Accurate Multivariate Stock Movement Prediction via Data-Axis Transformer with Multi-Level Contexts


How can we efficiently correlate multiple stocks for accurate stock movement prediction? Stock movement prediction has received growing interest in data mining and machine learning communities due to its substantial impact on financial markets. One way to improve the prediction accuracy is to utilize the correlations between multiple stocks, getting a reliable evidence regardless of the random noises of individual prices. However, it has been challenging to acquire accurate correlations between stocks because of their asymmetric and dynamic nature which is also influenced by the global movement of a market. In this work, we propose DTML (Data-axis Transformer with Multi-Level contexts), a novel approach for stock movement prediction that learns the correlations between stocks in an end-to-end way. DTML makes asymmetric and dynamic correlations by a) learning temporal correlations within each stock, b) generating multi-level contexts based on a global market context, and c) utilizing a transformer encoder for learning inter-stock correlations. DTML achieves the state-of-the-art accuracy on six datasets collected from various stock markets from US, China, Japan, and UK, making up to 13.8%p higher profits than the best competitors and the annualized return of 44.4% on investment simulation.

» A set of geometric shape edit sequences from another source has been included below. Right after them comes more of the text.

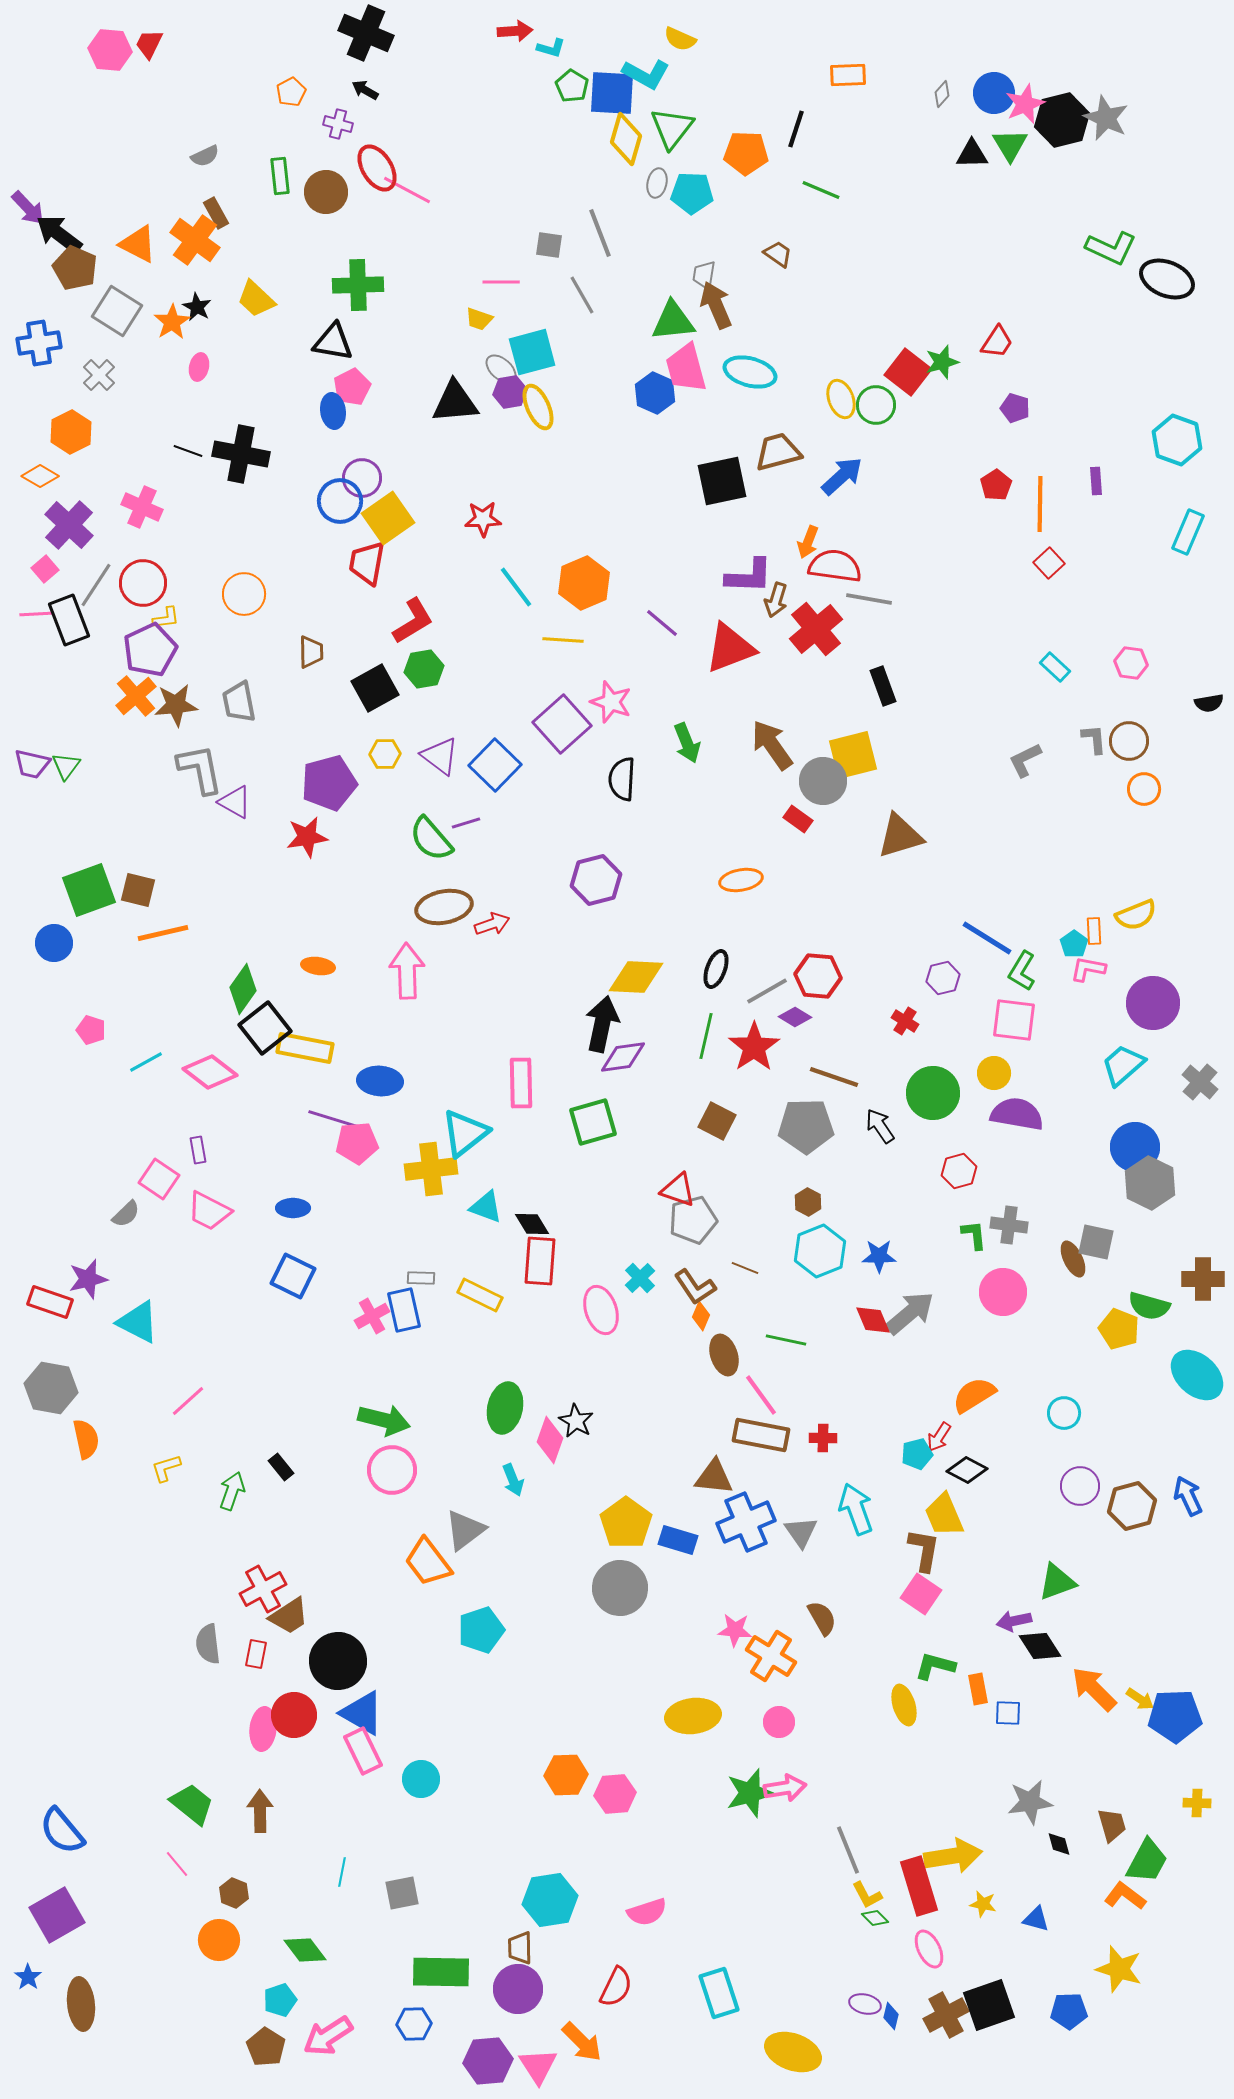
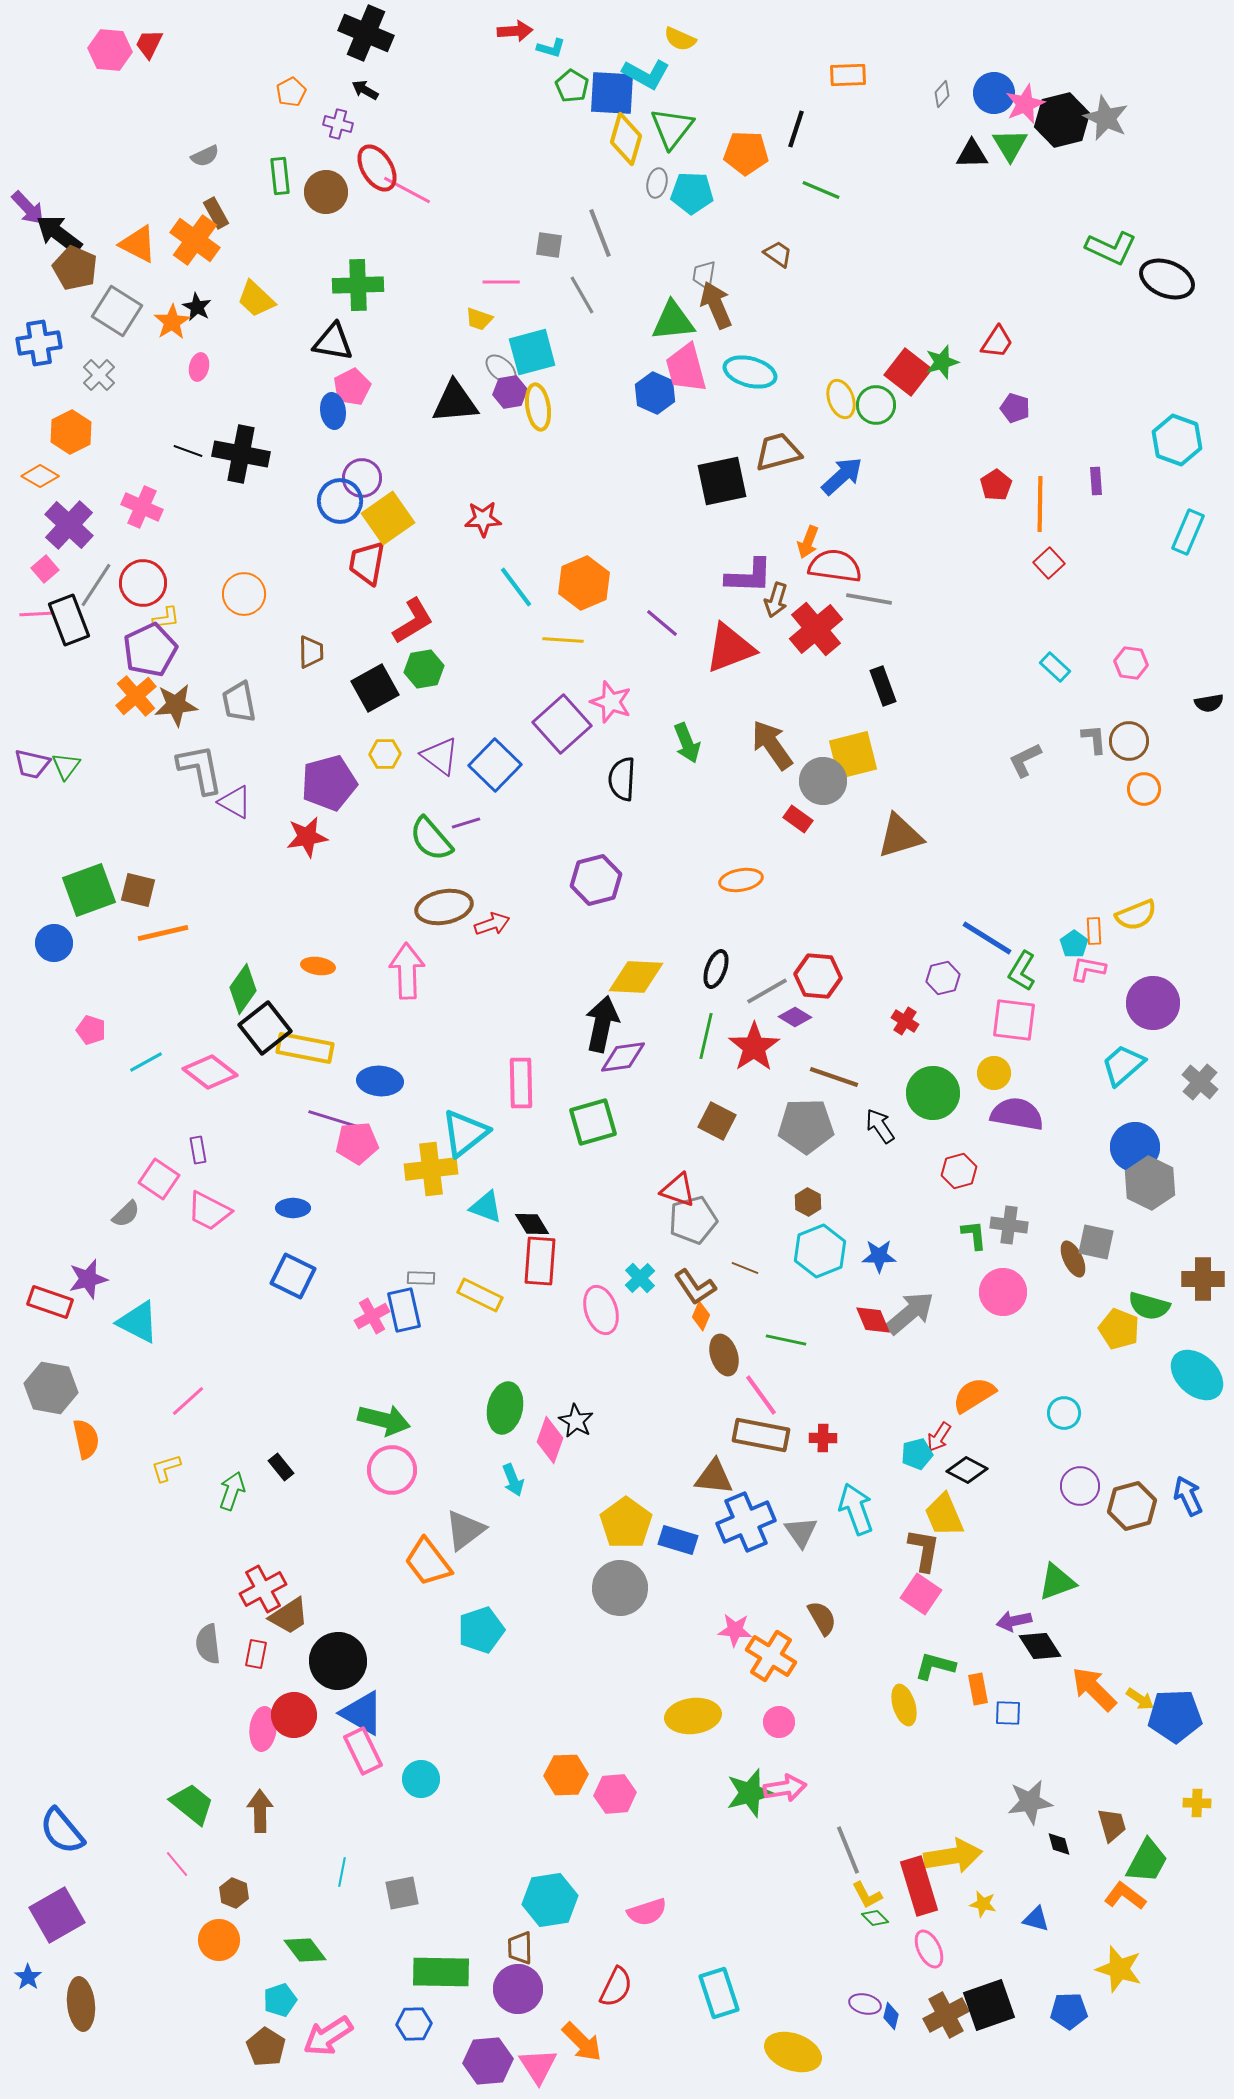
yellow ellipse at (538, 407): rotated 15 degrees clockwise
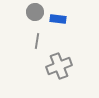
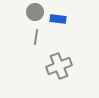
gray line: moved 1 px left, 4 px up
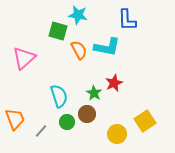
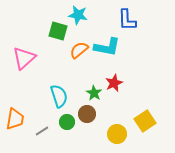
orange semicircle: rotated 102 degrees counterclockwise
orange trapezoid: rotated 30 degrees clockwise
gray line: moved 1 px right; rotated 16 degrees clockwise
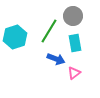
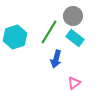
green line: moved 1 px down
cyan rectangle: moved 5 px up; rotated 42 degrees counterclockwise
blue arrow: rotated 84 degrees clockwise
pink triangle: moved 10 px down
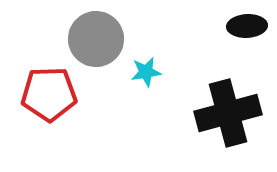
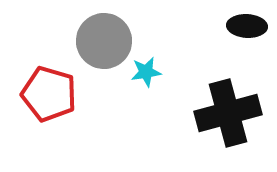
black ellipse: rotated 6 degrees clockwise
gray circle: moved 8 px right, 2 px down
red pentagon: rotated 18 degrees clockwise
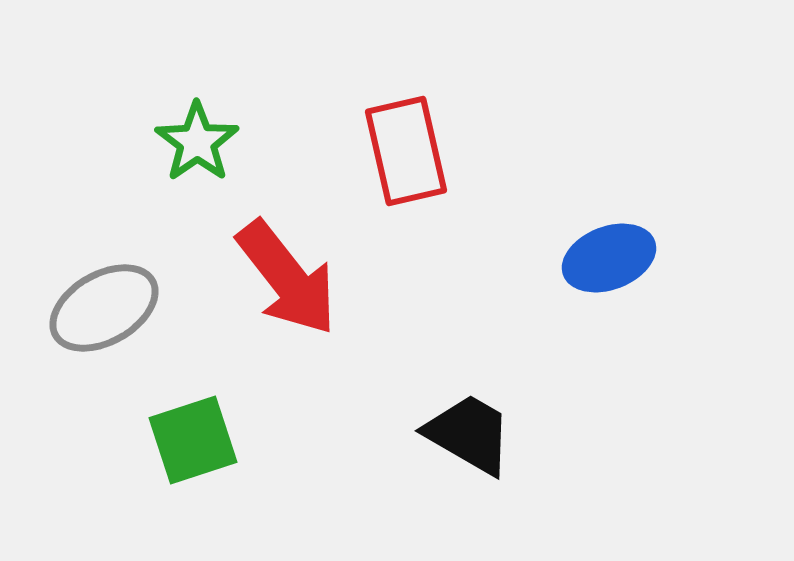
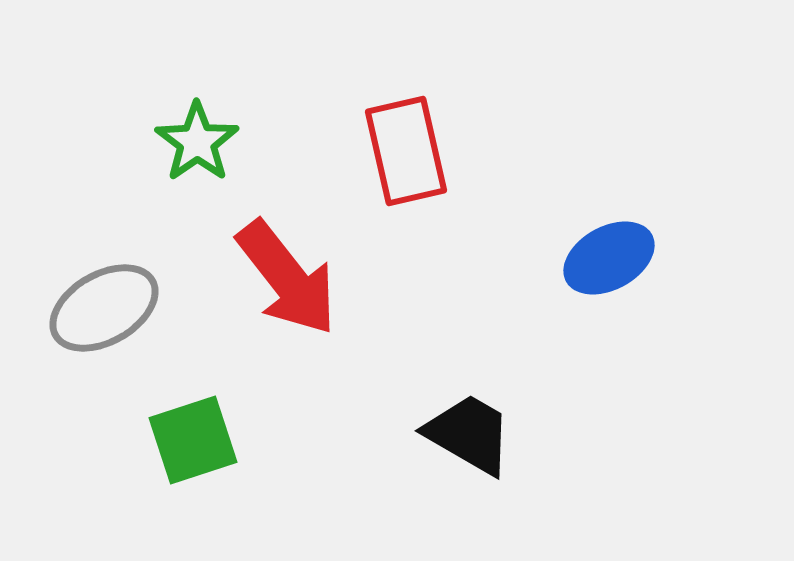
blue ellipse: rotated 8 degrees counterclockwise
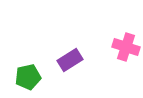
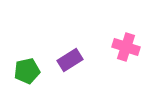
green pentagon: moved 1 px left, 6 px up
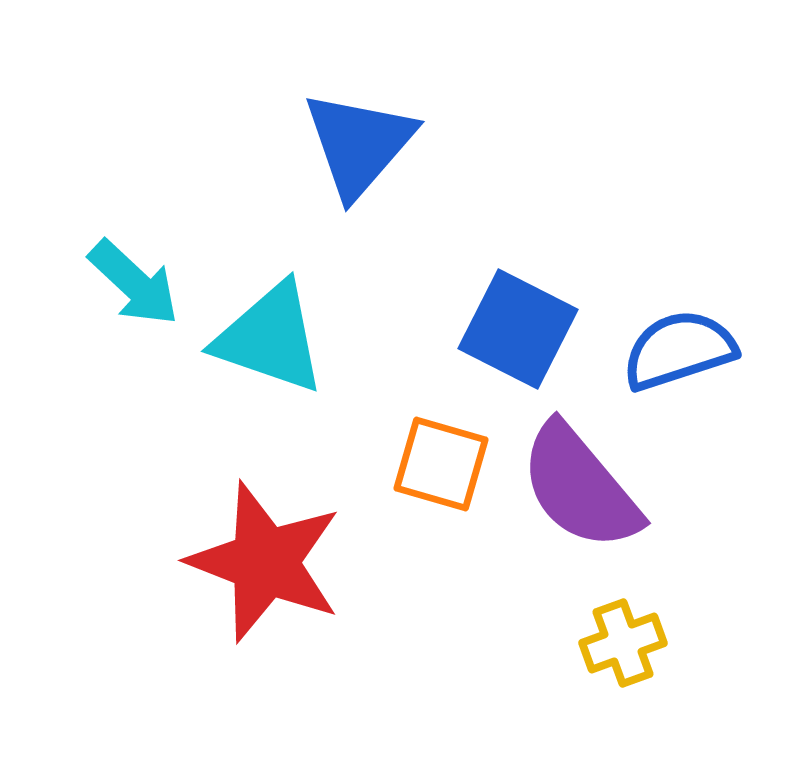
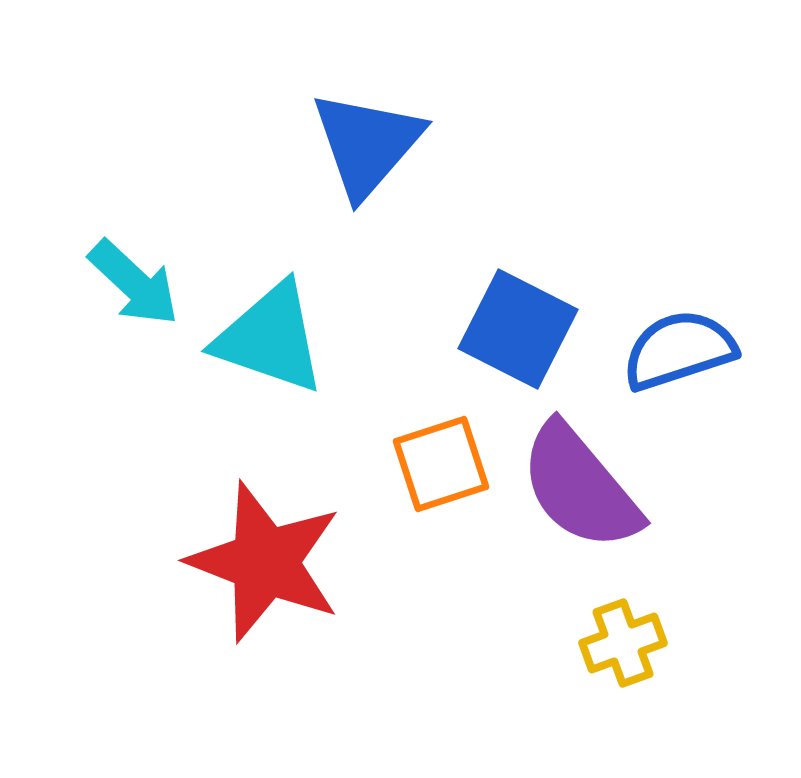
blue triangle: moved 8 px right
orange square: rotated 34 degrees counterclockwise
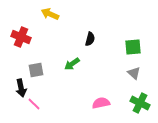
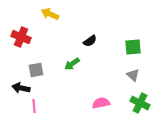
black semicircle: moved 2 px down; rotated 40 degrees clockwise
gray triangle: moved 1 px left, 2 px down
black arrow: rotated 114 degrees clockwise
pink line: moved 2 px down; rotated 40 degrees clockwise
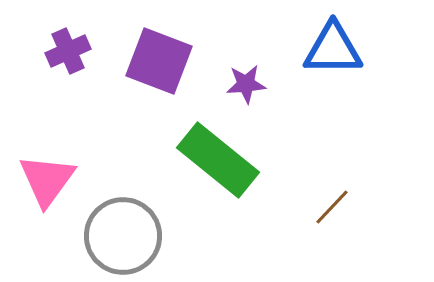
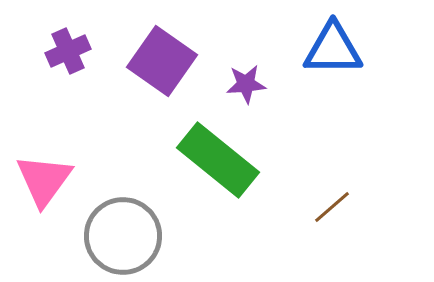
purple square: moved 3 px right; rotated 14 degrees clockwise
pink triangle: moved 3 px left
brown line: rotated 6 degrees clockwise
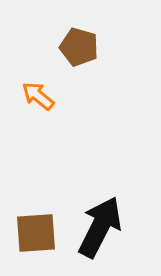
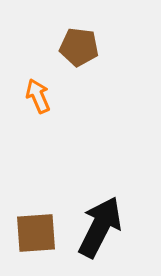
brown pentagon: rotated 9 degrees counterclockwise
orange arrow: rotated 28 degrees clockwise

We provide six datasets that are used in the experiments of the paper. ACL18 and KDD17 are from a previous work and are available in a GitHub repository. On the other hand, we collected and preprocessed the remaining four datasets according to data format of ACL18 and KDD17. The attached file contains the four datasets.

Name Country Stocks Days From To Download
ACL18 US 87 504 2014-01-01 2015-12-31 GitHub
KDD17 US 50 2,518 2007-01-01 2016-12-31 GitHub
NDX100 US 95 1,259 2013-01-01 2017-12-31
CSI300 China 219 1,119 2015-06-01 2019-12-31
NI225 Japan 51 856 2016-07-01 2019-12-31
FTSE100 UK 24 1,134 2014-01-01 2018-06-30


Please cite our paper if you use the datasets [BibTeX].